Clinical Study of STI Screening to Prevent Adverse Birth and New-born Outcomes (Philani Ndiphile)

NCT ID: NCT04446611

Last Updated: 2025-07-30

Basic Information

• Recruitment Status: COMPLETED
• Clinical Phase: NA
• Total Enrollment: 2247 participants
• Study Classification: INTERVENTIONAL
• Study Start Date: 2021-03-29
• Study Completion Date: 2025-02-28

Brief Summary

This study aims to evaluate different screening strategies to decrease the burden of Neisseria gonorrhoeae (NG), Chlamydia trachomatis (CT) and Trichomonas vaginalis (TV) among pregnant women, and reduce adverse birth outcomes. In turn it aims to evaluate the cost per pregnant woman screened and treated, cost of adverse birth outcomes, and cost-effectiveness per sexually transmitted infection (STI) and disability-adjusted life-year (DALY) averted. Furthermore, this study will incorporate a vaginal microbiome sub-study aimed to investigate the relationship between the vaginal microbiome and persistent Chlamydial infections in pregnant women.

Aim 1 and 2: The intervention includes diagnostic testing at a woman's first antenatal care visit using the Xpert® platform with same-day treatment for Neisseria gonorrhoeae, Chlamydia trachomatis and Trichomonas vaginalis infection with either a test-of-cure three weeks post-treatment (arm 1) or a repeat test at 30-34 weeks gestation (arm 2) compared to the standard of care, i.e. syndromic management (arm 3).

Aim 3: Case-control study to investigate role vaginal microbiome in STI treatment outcomes

Detailed Description

Prevalence of STIs is high among pregnant women in South Africa and most infections remain untreated. Untreated infections impact on pregnancy and birth outcomes. Good diagnostic and point-of-care (POC) tests are available, such as the GeneXpert platform. The health impact, cost-effectiveness and approaches to optimization of STI diagnostic screening during pregnancy are unknown.

In order to 1) identify optimal, cost-effective screening strategies that decrease the burden of STIs during pregnancy and reduce adverse birth outcomes, 2) informs evidence to WHO's guidelines to introduce aetiologic STI screening globally and 3) elucidate the role of the vaginal microbiome in STI treatment outcomes, the investigators propose three Specific Aims:

1. Evaluate different screening strategies to decrease the burden of Neisseria gonorrhoeae, Chlamydia trachomatis and Trichomonas vaginalis among pregnant women and reduce adverse birth outcomes

2. Evaluate cost per pregnant woman screened and treated, cost of adverse birth outcomes, and cost-effectiveness per STI and disability-adjusted life-year (DALY) averted

3. Investigate the relationship between the vaginal microbiome and persistent Chlamydial infections in pregnant women

STI screening and treatment for Chlamydia trachomatis, Neisseria gonorrhoeae and Trichomonas vaginalis will be offered to HIV-infected and non-infected women (age >18 years) whom present for first antenatal care services.
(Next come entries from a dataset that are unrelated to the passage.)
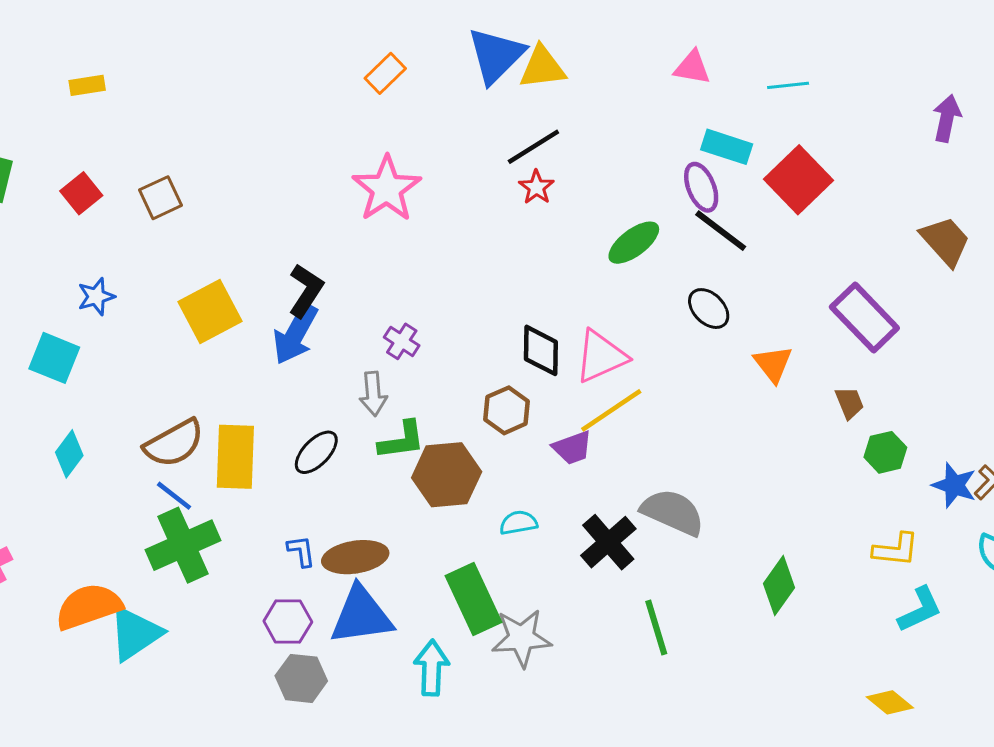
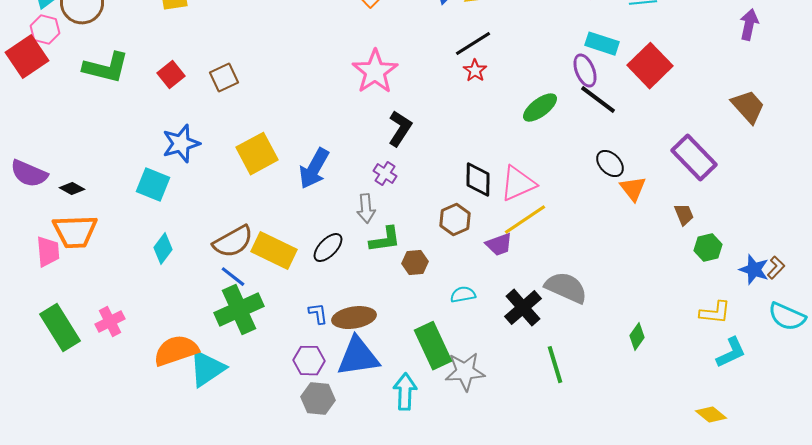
black L-shape: (306, 291) -> (400, 129), moved
blue star: (96, 297) -> (181, 144), size x1.5
black ellipse: (709, 309) -> (610, 164), moved
yellow rectangle: (235, 457) -> (274, 251), turned -66
brown hexagon: (447, 475) -> (415, 263), size x0.6
green diamond: (779, 586) -> (637, 337), size x0.7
An effectiveness-implementation hybrid type 1 three-arm (1:1:1) randomized controlled trial (RCT), will be employed to evaluate different screening strategies to decrease the burden of Chlamydia trachomatis, Neisseria gonorrhoeae and Trichomonas vaginalis among pregnant women, and reduce adverse birth outcomes.

The costs of the different STI screening strategies relative to control will be estimated based on literature review and performance/implementation characteristics and compared, in addition to the costs of managing adverse birth outcomes. Decision analytic modelling will estimate the cost-effectiveness per STI, and DALY averted (Aim 2).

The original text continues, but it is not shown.